CASADO CONSIGO MISMO
DAVID TORRES
Todos los grandes
políticos (también incluso algunos pequeños) tienen sus momentos de intimidad,
el reposo del guerrero, cuando descienden de la tribuna y se van a su despacho
a meditar, a relajarse, a retomar fuerzas, o a lamer sus heridas. Es difícil
sorprenderlos en soledad, y mucho más hoy en que la imagen es prácticamente lo
único que puede ofrecer un líder, algo que vale más que mil palabras y más que
su ideología y su programa político. Desde que Kennedy le ganó un debate a
Nixon no sólo por la corbata sino porque Kennedy parecía un actor de cine y
Nixon un tubérculo hervido, los asesores de imagen se han convertido en parte
indispensable del equipo de cualquier aspirante a un cargo público.
En España, el de
Pablo Casado resulta uno de los más imaginativos. Lo mismo le dice que se suba
a un tractor que le sugiere que se deje barba. Probablemente lo de la barba fue
un consejo para hacerle parecer más serio, para intentar tapar esa sonrisa
prefabricada de la que tanto presume en su cuenta de Instagram y que exhibe a
la mínima oportunidad, en cuanto se echa a alguien al hombro: junto a un
taxista, junto a Soraya, junto a Mariano, junto a un ciclista, junto a
Cifuentes, junto a un empleado de gasolinera, junto a un cocinero estrella o
junto a sí mismo. Quizá sea un tic apenas detecta una cámara en las cercanías,
pero todo el tiempo Casado parece enormemente optimista y contento, encantado
de haberse conocido; un rictus de felicidad que empieza a oler sospechosamente
a rigor mortis. Nos imaginamos al fotógrafo dando indicaciones:
-Sonríe menos,
Pablo, por favor. Sonríe menos.
-No puedo, se me
saltan los puntos.
Como la situación
no está para muchas risas, el otro día el asesor de imagen de Casado le
manufacturó una foto para la historia: una composición tensa, en estricto
blanco y negro, donde Casado está de pie junto al espejo del baño; la mirada
baja, hosca, ceñuda; la corbata de luto; los puños de la camisa arremangados,
con toda la pinta de ir a arreglar el grifo del lavabo, que no para de perder
agua, o de fregotearse las manos concienzudamente durante veinte minutos.

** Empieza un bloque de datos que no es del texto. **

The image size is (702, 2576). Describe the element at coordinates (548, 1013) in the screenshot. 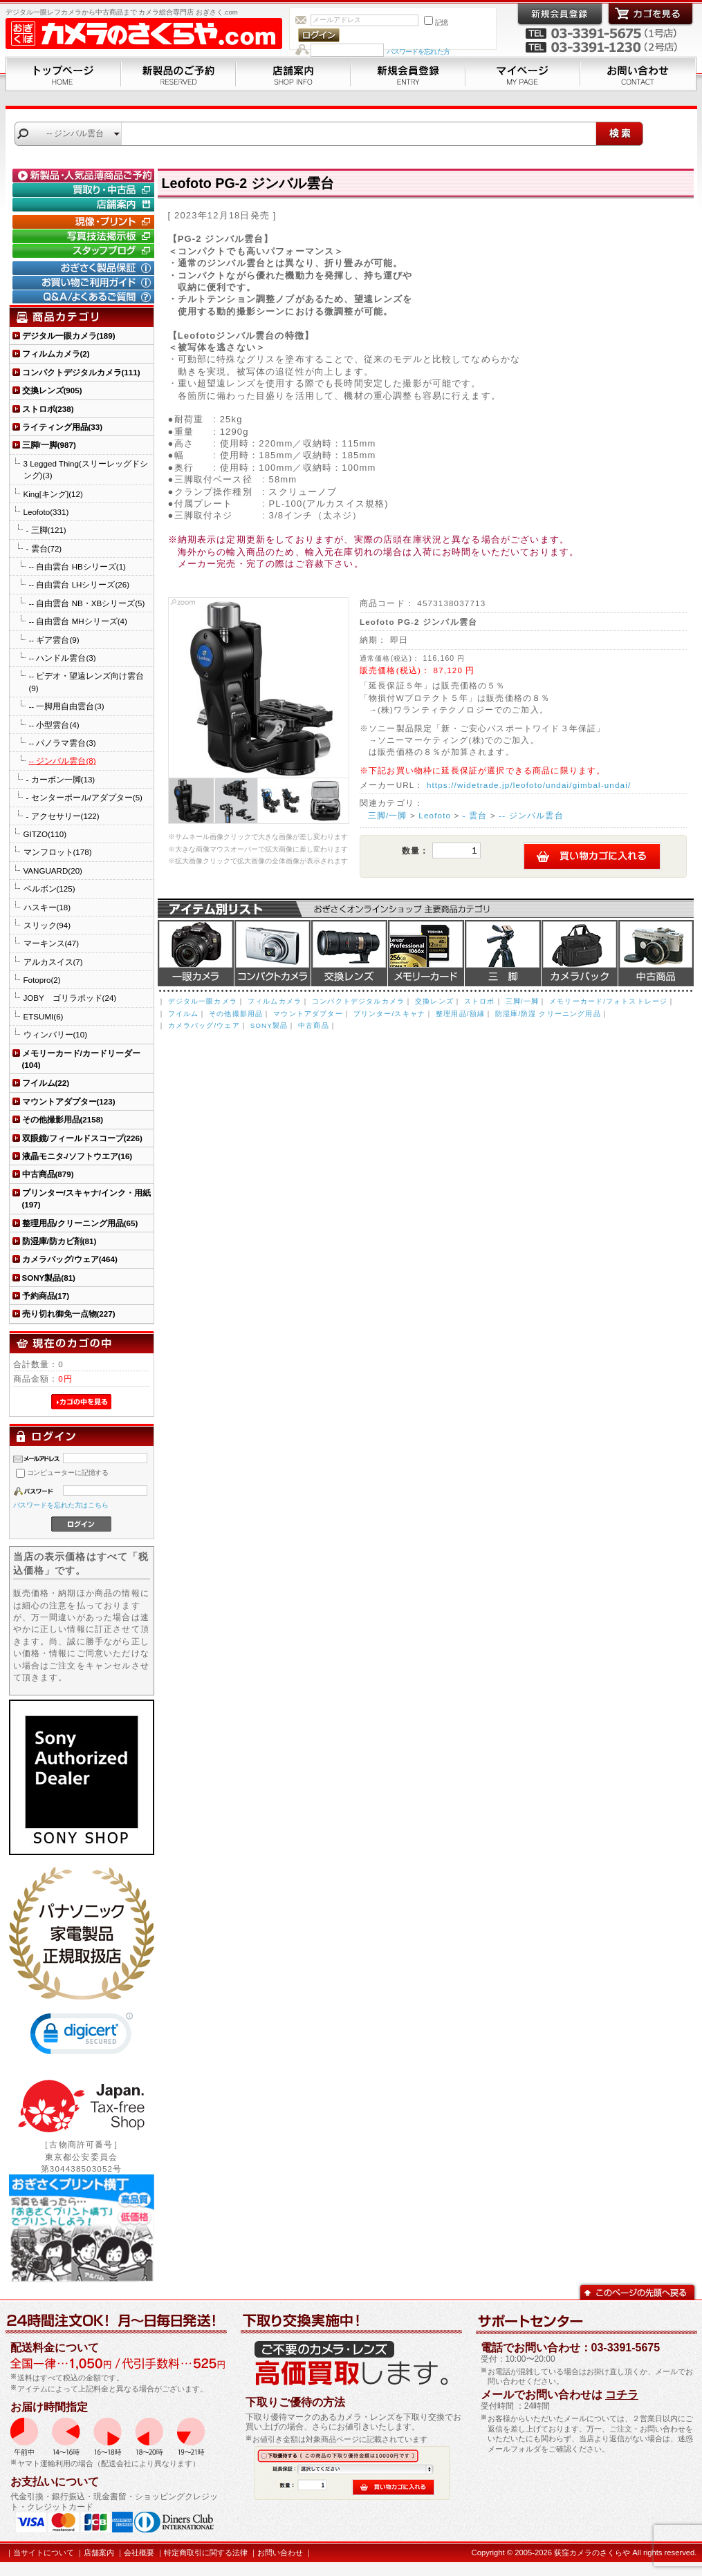 I see `防湿庫/防湿 クリーニング用品` at that location.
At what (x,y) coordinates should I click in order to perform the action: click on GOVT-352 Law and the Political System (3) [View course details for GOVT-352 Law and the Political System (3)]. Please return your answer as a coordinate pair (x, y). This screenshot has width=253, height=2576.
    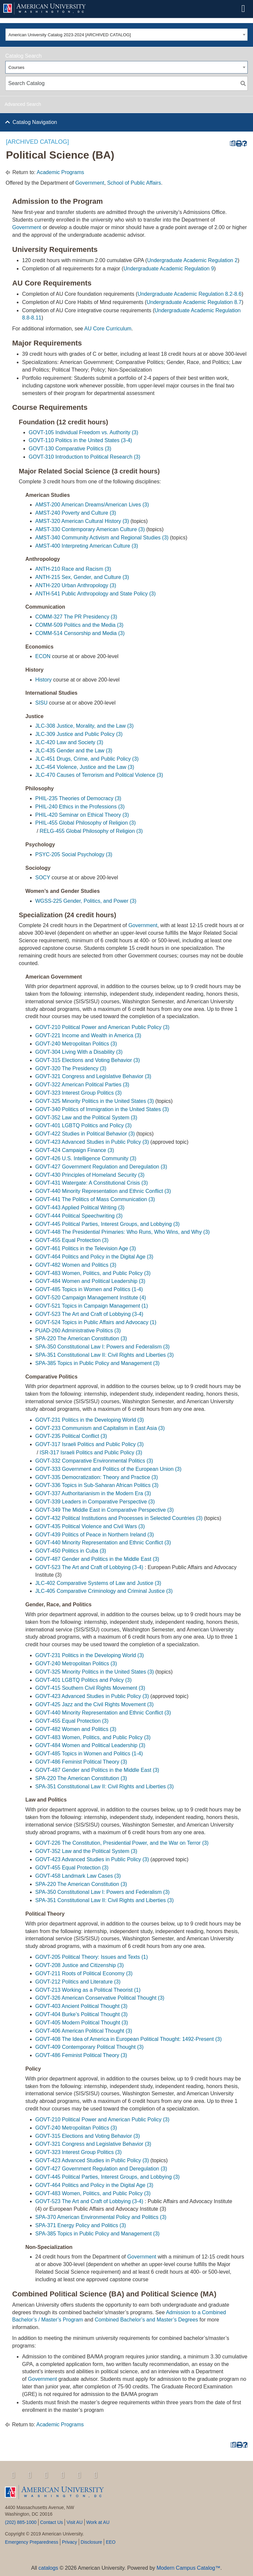     Looking at the image, I should click on (86, 1117).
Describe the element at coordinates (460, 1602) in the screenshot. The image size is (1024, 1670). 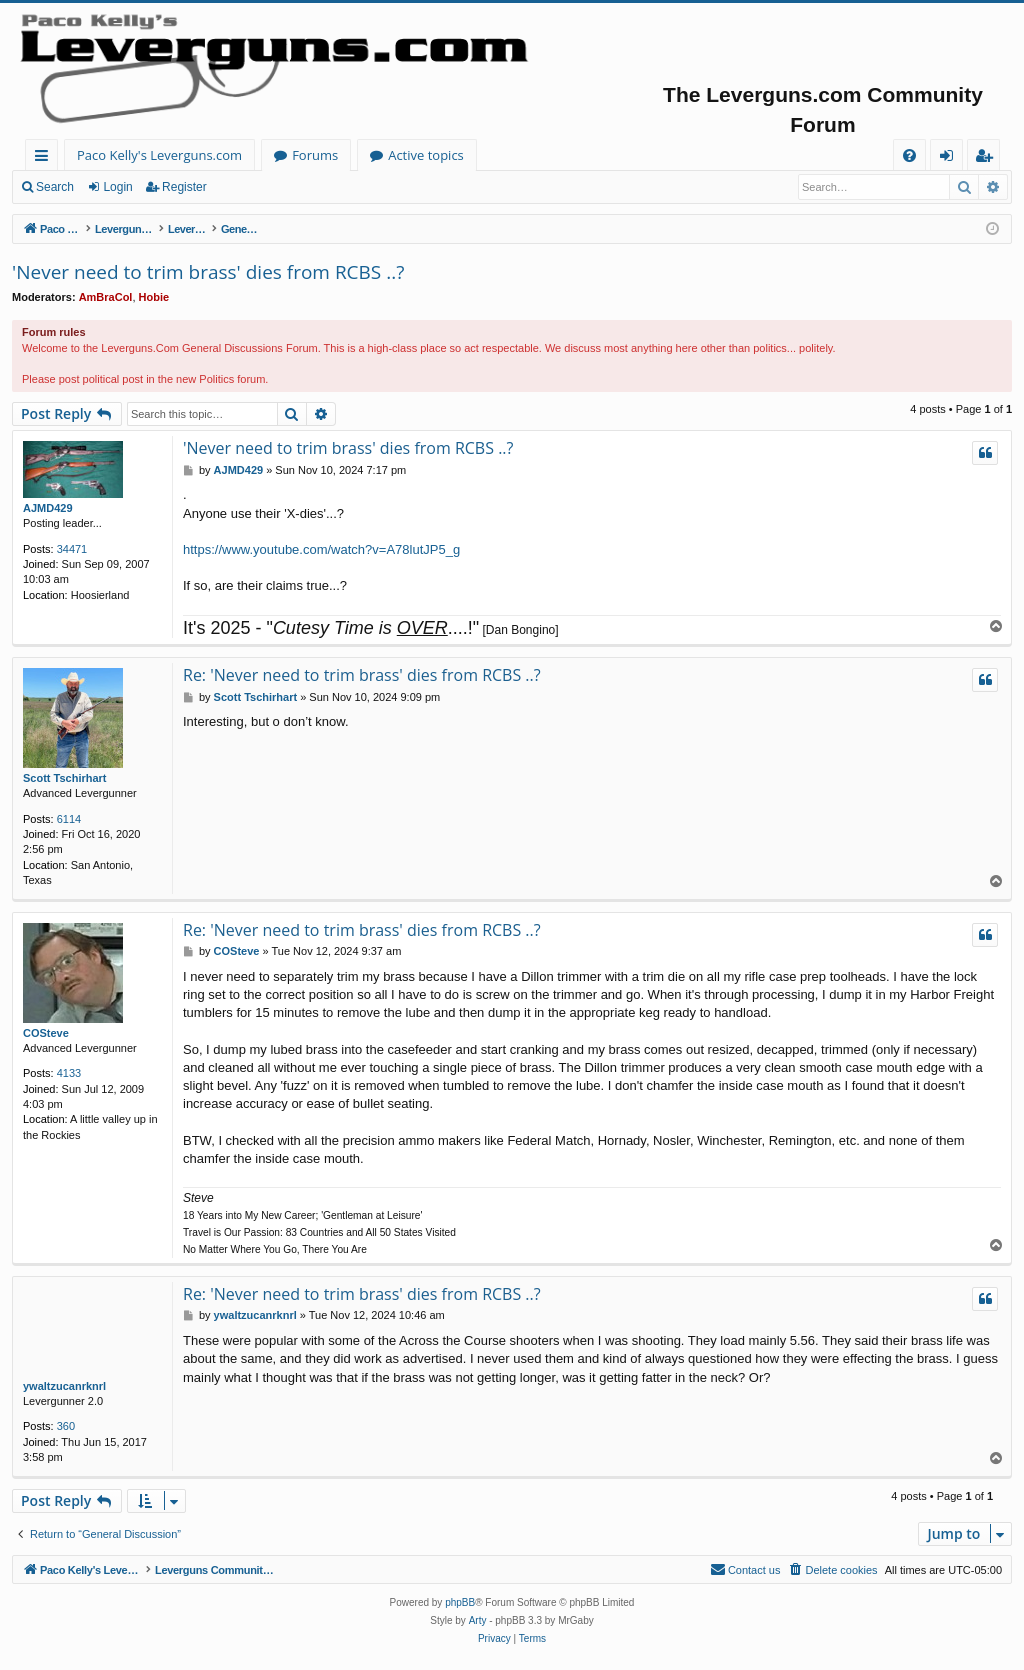 I see `phpBB` at that location.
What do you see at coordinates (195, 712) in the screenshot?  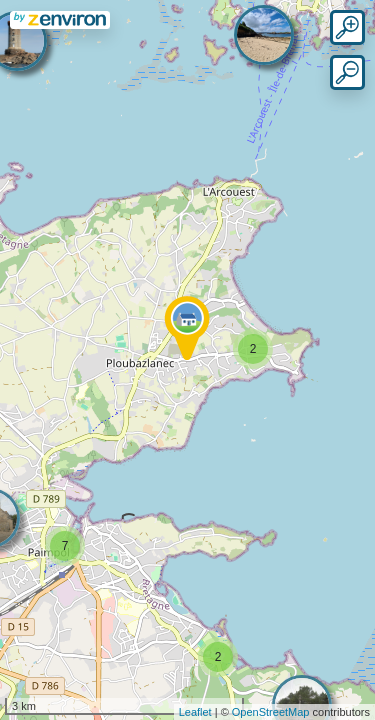 I see `Leaflet` at bounding box center [195, 712].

Siempre habíamos sospechado que Casado, en realidad, oculta al menos dos
Casados, pero nunca se había visto mejor la dicotomía que en esta obra maestra
de la fontanería política en la que el líder del PP conversa con su propio
reflejo igual que Tyler Durden en El club de la lucha. Nos imaginamos al asesor
de imagen dando indicaciones:
-Más serio, Pablo,
por favor. Más serio.
-No puedo, que me río.
Lo verdaderamente
genial, en efecto, hubiera sido que, mientras el original permanecía serio y
preocupado, en el espejo Pablo Casado apareciese riéndose con todos los
dientes, al estilo de la máscara griega de la comedia y la tragedia. Sólo así
se explicaría la esquizofrenia esencial en la que habita este hombre, la misma
semana en que reprocha que los estudiantes puedan aprobar sin presentarse a
exámenes, como él en el máster, y el mismo día en que le dice a Pedro Sánchez
que deje de comparar la pandemia con una guerra para, diez minutos después,
comparar él la cifra de fallecidos por el coronavirus con los caídos en el
desembarco de Normandía. Acto seguido, en el discurso, Casado inventó una nueva
unidad de medida de mortandad, el 11-M, algo lógico en el jefe de un partido
que lleva toda la vida utilizando a los muertos -de ETA, del yihadismo, de lo
que sea- como abono político. Normal que se hiciera la foto de estar pensando
mucho en el lavabo, aunque habría sido mejor en el retrete.